Golpeó a Su Madre por Dinero, Luego Descubrió Para Qué Lo Guardaba

Medicamentos omitidos algunos días para ahorrar. Un procedimiento parcialmente negado por el seguro. Una fecha límite.

Cada palabra era una piedra cayendo dentro de Mateo.

“Los ahorros…” murmuró.

Carmen bajó la mirada.

“Eran para eso.”

Verónica permaneció de pie detrás de él, inmóvil. Por primera vez, no tenía una frase lista.

Mateo se acercó despacio a la silla de ruedas.

“¿Por qué no me dijiste?”

Carmen soltó una risa triste, casi sin sonido.
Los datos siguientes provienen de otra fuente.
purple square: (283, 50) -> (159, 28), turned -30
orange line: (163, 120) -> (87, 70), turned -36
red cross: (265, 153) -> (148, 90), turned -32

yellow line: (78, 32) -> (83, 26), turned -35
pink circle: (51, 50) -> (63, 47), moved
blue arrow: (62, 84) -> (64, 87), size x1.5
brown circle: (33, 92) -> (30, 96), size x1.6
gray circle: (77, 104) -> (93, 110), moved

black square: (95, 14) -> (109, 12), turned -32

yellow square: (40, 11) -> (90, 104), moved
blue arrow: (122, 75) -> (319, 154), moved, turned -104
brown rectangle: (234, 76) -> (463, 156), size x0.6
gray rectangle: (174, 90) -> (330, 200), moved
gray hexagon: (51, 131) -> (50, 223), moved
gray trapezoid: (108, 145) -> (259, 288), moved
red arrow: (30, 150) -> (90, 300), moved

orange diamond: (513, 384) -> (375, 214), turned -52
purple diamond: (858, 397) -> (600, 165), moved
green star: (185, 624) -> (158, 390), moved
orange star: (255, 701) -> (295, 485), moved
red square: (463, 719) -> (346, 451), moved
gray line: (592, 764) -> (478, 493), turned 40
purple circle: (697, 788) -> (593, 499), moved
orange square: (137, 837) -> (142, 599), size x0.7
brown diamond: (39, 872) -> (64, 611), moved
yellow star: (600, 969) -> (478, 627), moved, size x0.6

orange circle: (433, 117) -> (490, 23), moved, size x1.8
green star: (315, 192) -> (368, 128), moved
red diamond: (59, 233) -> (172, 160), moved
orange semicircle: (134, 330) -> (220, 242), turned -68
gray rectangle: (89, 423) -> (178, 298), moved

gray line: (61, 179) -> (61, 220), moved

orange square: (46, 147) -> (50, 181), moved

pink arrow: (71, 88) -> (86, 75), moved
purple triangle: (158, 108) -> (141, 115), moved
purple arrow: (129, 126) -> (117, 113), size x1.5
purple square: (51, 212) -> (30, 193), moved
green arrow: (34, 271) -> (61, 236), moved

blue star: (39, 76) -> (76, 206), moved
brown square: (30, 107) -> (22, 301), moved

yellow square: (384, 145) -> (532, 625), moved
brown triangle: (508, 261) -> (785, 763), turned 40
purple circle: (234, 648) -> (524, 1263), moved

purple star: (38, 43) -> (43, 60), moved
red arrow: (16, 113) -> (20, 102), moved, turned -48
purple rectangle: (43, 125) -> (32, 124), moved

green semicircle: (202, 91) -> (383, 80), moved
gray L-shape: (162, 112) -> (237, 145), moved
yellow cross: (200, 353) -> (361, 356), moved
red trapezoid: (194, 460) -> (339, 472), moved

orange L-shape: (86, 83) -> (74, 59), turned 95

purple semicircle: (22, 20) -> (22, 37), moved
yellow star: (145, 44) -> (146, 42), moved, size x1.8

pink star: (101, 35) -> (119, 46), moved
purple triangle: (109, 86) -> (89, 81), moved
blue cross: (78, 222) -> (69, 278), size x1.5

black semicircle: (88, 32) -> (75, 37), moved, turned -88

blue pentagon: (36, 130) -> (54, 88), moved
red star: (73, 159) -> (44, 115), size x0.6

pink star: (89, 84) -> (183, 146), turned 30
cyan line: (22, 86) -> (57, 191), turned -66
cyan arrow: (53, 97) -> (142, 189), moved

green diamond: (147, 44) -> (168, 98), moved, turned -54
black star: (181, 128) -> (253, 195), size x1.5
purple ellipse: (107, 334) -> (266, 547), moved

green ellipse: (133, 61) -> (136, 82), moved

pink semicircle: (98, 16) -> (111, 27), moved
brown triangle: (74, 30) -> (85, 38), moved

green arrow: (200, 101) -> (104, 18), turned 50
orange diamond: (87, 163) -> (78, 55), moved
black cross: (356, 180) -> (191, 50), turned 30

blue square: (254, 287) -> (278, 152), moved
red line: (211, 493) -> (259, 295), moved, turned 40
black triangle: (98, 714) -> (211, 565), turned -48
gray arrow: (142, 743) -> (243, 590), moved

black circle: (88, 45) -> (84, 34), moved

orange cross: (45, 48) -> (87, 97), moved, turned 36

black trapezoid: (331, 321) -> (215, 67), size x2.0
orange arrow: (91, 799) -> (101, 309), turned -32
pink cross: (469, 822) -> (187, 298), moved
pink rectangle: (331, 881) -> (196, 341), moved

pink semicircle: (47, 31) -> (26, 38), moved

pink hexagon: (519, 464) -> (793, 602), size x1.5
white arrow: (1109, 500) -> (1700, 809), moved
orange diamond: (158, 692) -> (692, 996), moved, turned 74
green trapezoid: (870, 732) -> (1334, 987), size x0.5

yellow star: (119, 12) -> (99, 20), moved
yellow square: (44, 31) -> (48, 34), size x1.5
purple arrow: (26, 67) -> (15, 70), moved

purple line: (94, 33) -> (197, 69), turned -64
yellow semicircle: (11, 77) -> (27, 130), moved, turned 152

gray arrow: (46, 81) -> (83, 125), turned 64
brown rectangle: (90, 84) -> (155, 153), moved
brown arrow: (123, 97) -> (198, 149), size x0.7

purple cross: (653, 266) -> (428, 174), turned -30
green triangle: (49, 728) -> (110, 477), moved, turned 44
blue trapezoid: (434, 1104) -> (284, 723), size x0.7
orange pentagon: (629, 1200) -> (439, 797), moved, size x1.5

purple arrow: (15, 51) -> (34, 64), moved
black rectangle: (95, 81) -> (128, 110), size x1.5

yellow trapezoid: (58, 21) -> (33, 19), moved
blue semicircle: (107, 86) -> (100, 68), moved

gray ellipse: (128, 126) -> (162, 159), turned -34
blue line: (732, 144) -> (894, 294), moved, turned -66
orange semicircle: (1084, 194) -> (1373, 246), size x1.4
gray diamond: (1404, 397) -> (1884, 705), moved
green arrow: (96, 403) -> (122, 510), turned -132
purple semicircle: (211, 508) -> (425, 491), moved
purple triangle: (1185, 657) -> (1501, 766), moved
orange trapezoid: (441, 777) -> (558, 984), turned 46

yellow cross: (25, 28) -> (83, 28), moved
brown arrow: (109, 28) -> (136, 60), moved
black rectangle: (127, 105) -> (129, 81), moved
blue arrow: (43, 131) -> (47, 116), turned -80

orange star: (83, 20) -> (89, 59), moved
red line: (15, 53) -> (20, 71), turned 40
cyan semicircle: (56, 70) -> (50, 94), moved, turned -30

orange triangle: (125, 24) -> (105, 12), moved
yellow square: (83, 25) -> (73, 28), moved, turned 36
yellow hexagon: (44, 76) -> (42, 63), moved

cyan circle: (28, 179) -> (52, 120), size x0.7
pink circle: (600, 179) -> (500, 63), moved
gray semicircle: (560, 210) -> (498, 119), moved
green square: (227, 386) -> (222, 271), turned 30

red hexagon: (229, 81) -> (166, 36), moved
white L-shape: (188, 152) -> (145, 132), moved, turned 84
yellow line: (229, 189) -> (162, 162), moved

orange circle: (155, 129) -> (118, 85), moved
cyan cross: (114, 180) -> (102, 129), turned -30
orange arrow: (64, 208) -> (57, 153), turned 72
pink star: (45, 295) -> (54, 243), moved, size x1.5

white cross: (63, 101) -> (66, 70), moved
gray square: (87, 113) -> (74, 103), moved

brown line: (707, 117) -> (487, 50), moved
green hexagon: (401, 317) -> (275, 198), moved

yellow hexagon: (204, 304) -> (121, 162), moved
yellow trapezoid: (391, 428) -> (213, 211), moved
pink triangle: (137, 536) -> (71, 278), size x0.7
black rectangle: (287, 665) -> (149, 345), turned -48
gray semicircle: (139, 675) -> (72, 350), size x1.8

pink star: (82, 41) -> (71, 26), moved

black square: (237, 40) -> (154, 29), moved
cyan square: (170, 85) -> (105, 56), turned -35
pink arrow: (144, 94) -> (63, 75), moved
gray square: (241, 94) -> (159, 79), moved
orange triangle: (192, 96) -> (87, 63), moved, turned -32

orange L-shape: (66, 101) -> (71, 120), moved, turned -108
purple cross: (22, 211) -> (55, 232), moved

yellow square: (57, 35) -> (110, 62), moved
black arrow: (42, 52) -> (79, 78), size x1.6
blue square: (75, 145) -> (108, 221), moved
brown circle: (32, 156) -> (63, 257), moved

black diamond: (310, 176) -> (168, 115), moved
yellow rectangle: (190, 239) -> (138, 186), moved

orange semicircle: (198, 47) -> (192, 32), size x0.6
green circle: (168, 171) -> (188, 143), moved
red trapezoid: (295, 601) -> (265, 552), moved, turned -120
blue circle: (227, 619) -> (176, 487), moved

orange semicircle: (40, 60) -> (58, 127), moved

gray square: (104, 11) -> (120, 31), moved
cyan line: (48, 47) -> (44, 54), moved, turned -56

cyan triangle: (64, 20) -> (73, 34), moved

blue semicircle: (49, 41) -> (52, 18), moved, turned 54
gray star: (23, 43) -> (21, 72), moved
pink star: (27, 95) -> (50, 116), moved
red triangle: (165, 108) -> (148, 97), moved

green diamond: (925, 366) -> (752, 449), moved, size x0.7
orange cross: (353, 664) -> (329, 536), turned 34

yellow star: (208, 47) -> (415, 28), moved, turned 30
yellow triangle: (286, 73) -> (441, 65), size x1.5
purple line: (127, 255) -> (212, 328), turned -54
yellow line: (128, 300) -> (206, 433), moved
“Porque cuando te llamaba, estabas ocupado. Y cuando tú llamabas, necesitabas dinero. No quería ser otra deuda.”

Mateo cayó de rodillas.

La gente de la sala volteó. A él no le importó.

“Mamá, perdóname.”

Intentó tomarle las manos. Carmen las recogió en su regazo. El gesto fue pequeño, pero lo dejó sin aire.

“No me pidas que haga como si nada pasó”, dijo ella.

“No. No, claro que no. Yo…” La voz se le rompió. “Yo no sé qué me pasó.”

Carmen lo miró con una calma dolorosa.

“Sí sabes. Elegiste creer lo peor de mí porque era más fácil que mirarte a ti.”

Mateo bajó la cabeza hasta casi tocar la manta.

“Voy a arreglarlo. Voy a pagar todo. Vendo el auto, lo que sea.”

Verónica dio un paso adelante.

“Mateo, no prometas cosas que no podemos—”

Él se levantó de golpe.

“No hables.”

Verónica parpadeó, ofendida.

“¿Perdón?”

“Dije que no hables.”

La doctora, incómoda, dejó la carpeta sobre una mesa auxiliar.

“Les daré unos minutos.”

Al moverse, una hoja se deslizó y cayó al suelo. Mateo se agachó para recogerla. Era un recibo doblado, con una transferencia bancaria impresa. Estaba fechado seis meses antes. Beneficiaria: Verónica Salcedo.

La cantidad: cuatro mil quinientos dólares.

Mateo se quedó helado.

Carmen extendió la mano con desesperación.

“Mateo, dame eso.”

Pero él ya lo había leído.

Miró a Verónica.

“¿Qué es esto?”

El color abandonó el rostro de su esposa.

“No sé.”

“Tu nombre está aquí.”

Verónica apretó el bolso contra el pecho.

“Ah, eso. Fue un préstamo. Tu mamá me ayudó cuando tuve un problema con el local.”

Mateo sintió que una puerta se abría en su memoria. Verónica le había dicho que Carmen nunca quería ayudar. Que Carmen los juzgaba. Que Carmen escondía dinero. Que Carmen prefería verlos hundirse antes que soltar un centavo.

“Mamá”, dijo él, sin apartar la vista de Verónica, “¿tú le diste dinero?”

Carmen respiró con dificultad.

“Ella vino a verme.”

“¿Cuándo?”

“Hace seis meses.”

Verónica levantó la voz.

“Eso no importa ahora.”

“Sí importa”, dijo Mateo.

Carmen cerró los ojos, como si contar aquello le doliera más que la enfermedad.

“Llegó llorando. Dijo que si tú te enterabas de sus deudas, la dejarías. Que unos prestamistas la estaban buscando. Me pidió que no te dijera nada. Me juró que iba a pagarlo.”

Mateo dio un paso atrás.

Verónica se defendió rápido.

“Exageró. Yo solo necesitaba tiempo.”

“¿Y después me dijiste que ella era egoísta?”

“Porque lo es. Me dio una parte y luego se negó a dar más.”

La frase quedó desnuda en el aire.

Carmen abrió los ojos. Ya no había miedo en ellos. Solo una tristeza cansada.

“No me negué por maldad, Verónica. Me negué porque me diagnosticaron.”

Verónica apartó la mirada.

Mateo entendió entonces la forma completa de la traición. Su madre había ayudado a su esposa en secreto.